Exercise instructions
Could you retype only the lines from the one containing "e si ale dejte cookies" through the final line of the entries, both included, skipping any images?

——

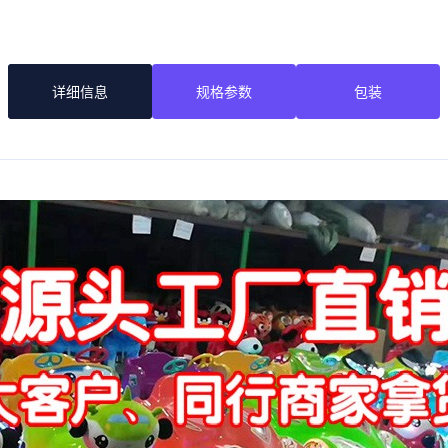
详细信息
规格参数
包装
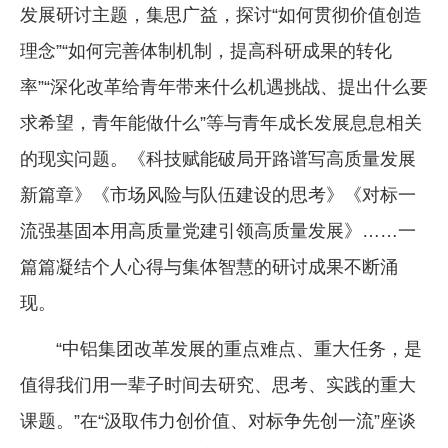
发展研讨主题，集思广益，探讨“如何贯彻价值创造
理念”“如何完善体制机制，提高科研成果的转化
率”“深化改革给青年带来什么机遇挑战、提出什么要
求希望，青年能做什么”等与青年成长发展息息相关
的现实问题。《科技赋能破局开路谱写高质量发展
新篇章》《市场风险与队伍建设的思考》《对标一
流强基固本用高质量党建引领高质量发展》……一
篇篇凝结个人心得与集体智慧的研讨成果不断涌
现。
“中铝集团改革发展的重点难点、重大任务，是
值得我们用一辈子时间去研究、思考、实践的重大
课题。”在“汲取伟力创价值、对标争先创一流”座谈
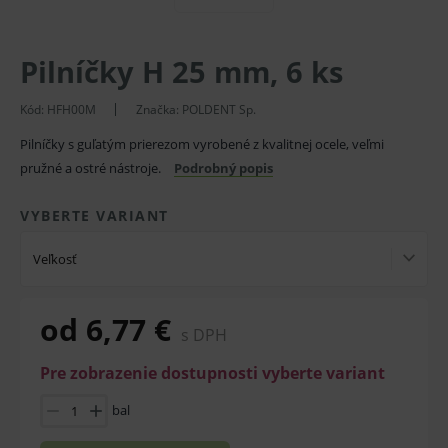
Pilníčky H 25 mm, 6 ks
Kód:
HFH00M
Značka:
POLDENT Sp.
Pilníčky s guľatým prierezom vyrobené z kvalitnej ocele, veľmi
pružné a ostré nástroje.
Podrobný popis
VYBERTE VARIANT
Veľkosť
od 6,77 €
s DPH
Pre zobrazenie dostupnosti vyberte variant
bal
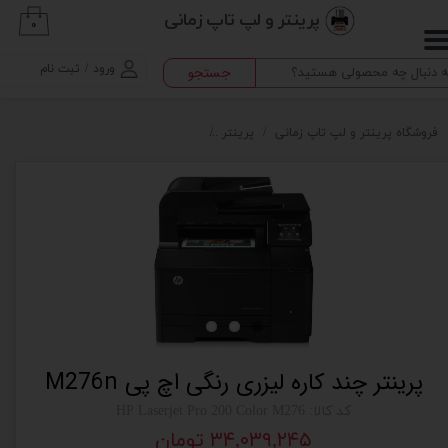
پرینتر و لپ تاپ زمانی
۰
حساب کاربری من
ورود
/
ثبت نام
جستجو
تغییر گذر واژه
سفارشات
فروشگاه پرینتر و لپ تاپ زمانی
پرینتر
پرینتر چند کاره لیزری رنگی اچ پی M276n
خروج از حساب کاربری
پرینتر چند کاره لیزری رنگی اچ پی M276n
کد کالا: HP Laserjet Pro 200 Color M276
۳۴,۰۳۹,۲۴۵ تومان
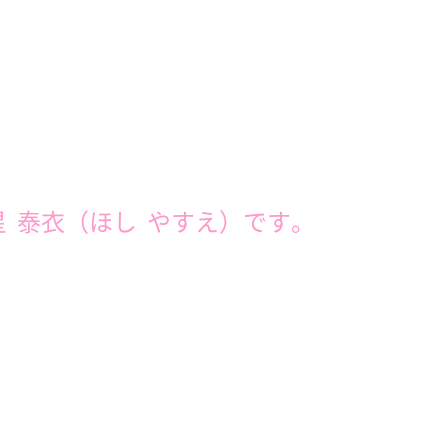
星 泰衣（ほし やすえ）です。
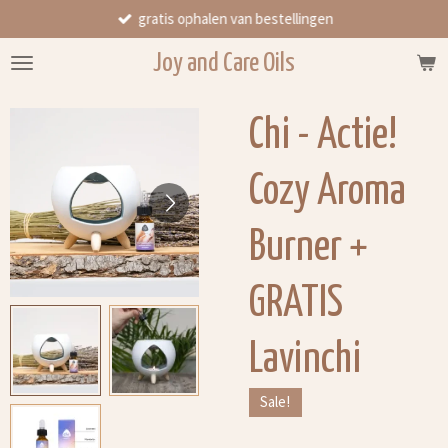
gratis ophalen van bestellingen
Ga
direct
Joy and Care Oils
naar
de
hoofdinhoud
Chi - Actie!
Cozy Aroma
Burner +
GRATIS
Lavinchi
Sale!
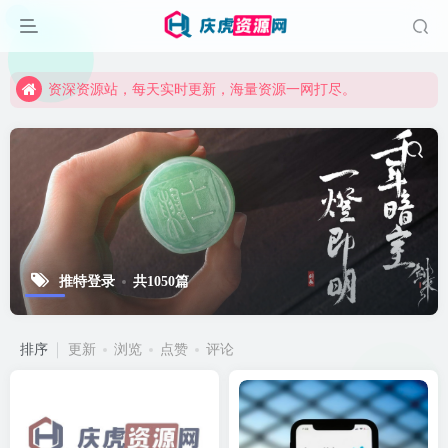
资深资源站，每天实时更新，海量资源一网打尽。
【启明网】找项目 + 低成本创业 + 减少信息差 + 见识各种项目 + 提升网创认知。
资深资源站，每天实时更新，海量资源一网打尽。
【启明网】找项目 + 低成本创业 + 减少信息差 + 见识各种项目 + 提升网创认知。
推特登录
共1050篇
排序
更新
浏览
点赞
评论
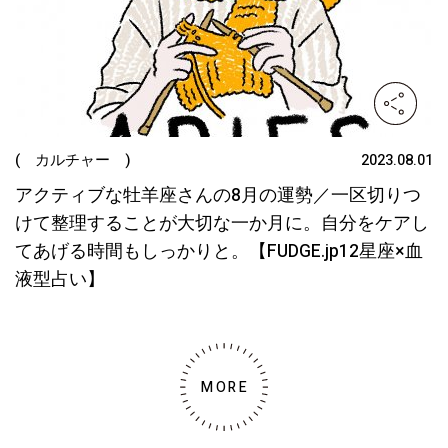
( カルチャー )
2023.08.01
アクティブな牡羊座さんの8月の運勢／一区切りつ
けて整理することが大切な一か月に。自分をケアし
てあげる時間もしっかりと。【FUDGE.jp12星座×血
液型占い】
MORE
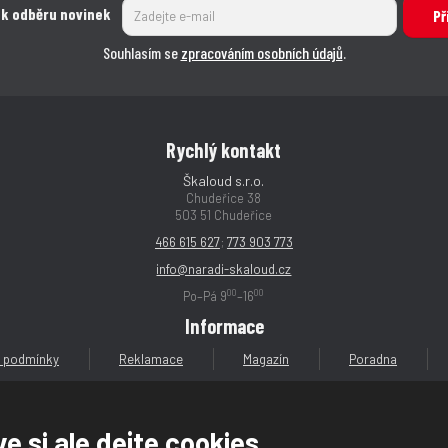
 k odběru novinek
Př
Souhlasím se
zpracováním osobních údajů
.
Rychlý kontakt
Škaloud s.r.o.
Chudeřice 38
503 51 Chudeřice
466 615 627
;
773 903 773
info@naradi-skaloud.cz
00
00
Po–Pá 9
–16
Informace
 podmínky
Reklamace
Magazín
Poradna
e si ale dejte cookies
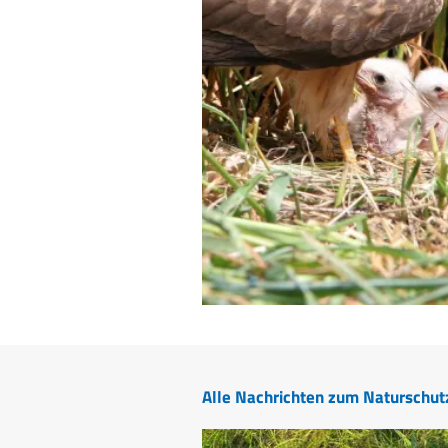
Alle Nachrichten zum Naturschut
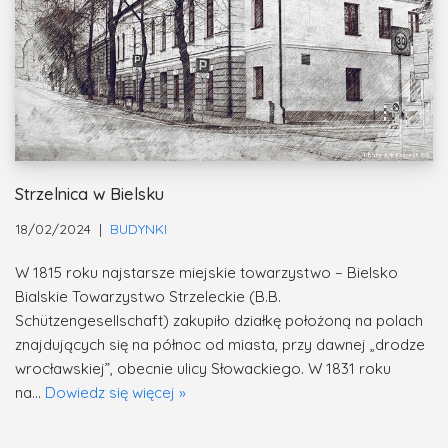
Strzelnica w Bielsku
18/02/2024
BUDYNKI
W 1815 roku najstarsze miejskie towarzystwo – Bielsko
Bialskie Towarzystwo Strzeleckie (B.B.
Schützengesellschaft) zakupiło działkę położoną na polach
znajdujących się na północ od miasta, przy dawnej „drodze
wrocławskiej”, obecnie ulicy Słowackiego. W 1831 roku
na…
Dowiedz się więcej »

——

Response to this task
e si ale dejte cookies
Alle Nachrichten zum Naturschut
Strzelnica w Bielsku
18/02/2024
BUDYNKI
W 1815 roku najstarsze miejskie towarzystwo – Bielsko
Bialskie Towarzystwo Strzeleckie (B.B.
Schützengesellschaft) zakupiło działkę położoną na polach
znajdujących się na północ od miasta, przy dawnej „drodze
wrocławskiej”, obecnie ulicy Słowackiego. W 1831 roku
na…
Dowiedz się więcej »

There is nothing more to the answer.